Я хочу закончить описанием последней встречи героев «Избранника». Я уже рассказывал, что после долгого уединения Григорса на вершине скалы посреди озера его избирают Папой, и Сибилла, не зная, что он ее сын-муж, приходит к нему просить отпущения грехов. Они узнают друг друга, и интересно, что поначалу он обращается к ней со словом: «Мать!» Но потом он говорит ей: «Если все как следует взвесить, было бы лучше, если б я не был вашим сыном».
«Но кем же, дитя мое, доводимся мы друг другу?» — спрашивает Сибилла, которая все еще упорствует в своем желании называть его сыном.
И Григорий отвечает: «Братом и сестрой».
Мы вернулись, таким образом, к тому, с чего начали — к сестре, к возлюбленной, к истории греха и прощения.
Беседа третья
Гоголевская нимфа
Сегодня я хотел бы поговорить о некоторых секретах сочинительства.
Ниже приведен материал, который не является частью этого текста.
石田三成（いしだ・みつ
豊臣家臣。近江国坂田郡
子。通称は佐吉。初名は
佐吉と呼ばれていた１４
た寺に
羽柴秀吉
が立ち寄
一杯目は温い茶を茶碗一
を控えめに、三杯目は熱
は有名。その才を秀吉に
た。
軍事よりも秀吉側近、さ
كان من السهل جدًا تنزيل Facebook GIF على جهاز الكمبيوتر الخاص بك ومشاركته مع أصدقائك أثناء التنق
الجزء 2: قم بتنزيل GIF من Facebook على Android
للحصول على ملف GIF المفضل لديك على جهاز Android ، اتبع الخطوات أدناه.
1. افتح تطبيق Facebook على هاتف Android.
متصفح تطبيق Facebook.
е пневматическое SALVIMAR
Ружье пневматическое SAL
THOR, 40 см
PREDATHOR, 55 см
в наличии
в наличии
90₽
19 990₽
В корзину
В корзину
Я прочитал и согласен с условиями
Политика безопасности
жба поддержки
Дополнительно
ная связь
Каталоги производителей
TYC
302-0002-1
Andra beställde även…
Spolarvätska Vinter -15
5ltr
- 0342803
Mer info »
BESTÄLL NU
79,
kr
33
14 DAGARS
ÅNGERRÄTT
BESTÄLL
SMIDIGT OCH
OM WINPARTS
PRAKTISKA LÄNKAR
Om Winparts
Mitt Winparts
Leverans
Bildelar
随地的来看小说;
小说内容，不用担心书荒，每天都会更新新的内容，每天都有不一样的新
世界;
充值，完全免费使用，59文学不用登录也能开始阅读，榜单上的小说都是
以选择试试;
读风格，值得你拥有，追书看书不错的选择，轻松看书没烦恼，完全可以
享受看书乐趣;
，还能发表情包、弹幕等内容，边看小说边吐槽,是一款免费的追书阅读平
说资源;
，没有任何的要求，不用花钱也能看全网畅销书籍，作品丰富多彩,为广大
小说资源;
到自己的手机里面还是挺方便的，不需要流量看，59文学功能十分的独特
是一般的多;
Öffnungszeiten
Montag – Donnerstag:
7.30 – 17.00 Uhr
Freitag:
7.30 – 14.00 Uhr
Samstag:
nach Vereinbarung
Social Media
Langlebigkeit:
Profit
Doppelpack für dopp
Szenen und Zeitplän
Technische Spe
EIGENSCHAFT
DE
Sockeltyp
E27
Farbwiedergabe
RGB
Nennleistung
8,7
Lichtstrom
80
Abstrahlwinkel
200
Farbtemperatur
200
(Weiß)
Вокруг предмета, именуемого «книгой», теснится множество людей: редакторы и издатели, корректоры и печатники, переплетчики и распространители, книготорговцы и критики, учителя и ученики, библиотекари и коллекционеры. Но только двое находятся в самом центре, в самом сердце литературы. Это читатель и писатель. Без этих двух книга как таковая вообще не существует, в полном смысле этого слова.
Хотя можно сказать, что писательство мыслимо и без чтения, тогда как чтение немыслимо без писательства, но это упрощенный взгляд. Дело обстоит сложнее. Даже если
Пользуясь терминами оптики, можно сказать, что книга, излучаемая памятью, душой и воображением писателя, преломляется в призме, которой является читатель. Одна память пробуждает другую, образ порождает ощущение, фраза переводится в картину, один жизненный опыт поверяется другим.
Книга, как правило, действует в той сфере жизненного опыта, которая является общей для всех читателей и одновременно разделяет их. Все мы, как известно, слепки нашего детского опыта, но, когда писатель описывает свое детство, это описание пробуждает у тысяч читателей воспоминания о тысячах иных детств. И точно так же все мы, в большинстве своем, знаем, что такое любовь (даже если затрудняемся дать ей определение), но та придуманная или реальная любовь, которую писатель пытается облечь в слова, читается в свете тысяч немых Любовей, в которых он не имеет ни доли, ни понимания.
К этому надо еще добавить, что читатель, подобно писателю, тоже существо крайне эгоцентричное. Он выбирает в книге то, что его трогает, что является хоть и чужим, но одновременно знакомым для него. С этой точки зрения, читатель похож на женщину, которая увлекается мужчинами, похожими на ее мужа. Он любит новое, которое напоминает ему старое, иное, что волнует сходством со знакомым, и знакомое, которое удивляет его новизной. Что-то такое, что известно многим другим, но только он, на свой лад, понимает.
Пишущий обязан принимать это во внимание. Он должен быть щедрым и терпеливым. Я помню отзывы некоторых читателей на мои первые книги. В свое время эти отзывы показались мне очень странными. Намеки, которые я рассеивал, как следы на дороге, эти люди даже не заметили, и хуже того — вещи, которые казались мне простыми и обыденными, они восприняли как многозначительные и глубокомысленные.
К счастью, я прочел много больше книг, чем написал, так что позиция читателя знакома мне лучше, чем позиция писателя. После некоторого периода мучительного привыкания я научился должным образом принимать эти отзывы и заодно извлекать из них конструктивные уроки.
Здесь я хочу вспомнить одного из моих наставников в этом деле — английского писателя Генри Филдинга. В своей книге «История Тома Джонса, найденыша» он много раз обращается к читателю и уже в одном из первых таких обращений говорит:
Читатель, нам невозможно знать, что ты за человек: может быть, ты сведущ в человеческой природе, как сам Шекспир, а может быть, не умнее некоторых редакторов его сочинений. Опасаясь сего последнего, мы считаем нужным, прежде чем идти с тобой далее, преподать тебе несколько спасительных наставлений, дабы ты не исказил и не оклеветал нас так грубо, как иные из названных редакторов исказили и оклеветали великого писателя [178] .
178
Здесь и далее цитаты из «Истории Тома Джонса, найденыша» Г. Филдинга даны в переводе А. Франковского.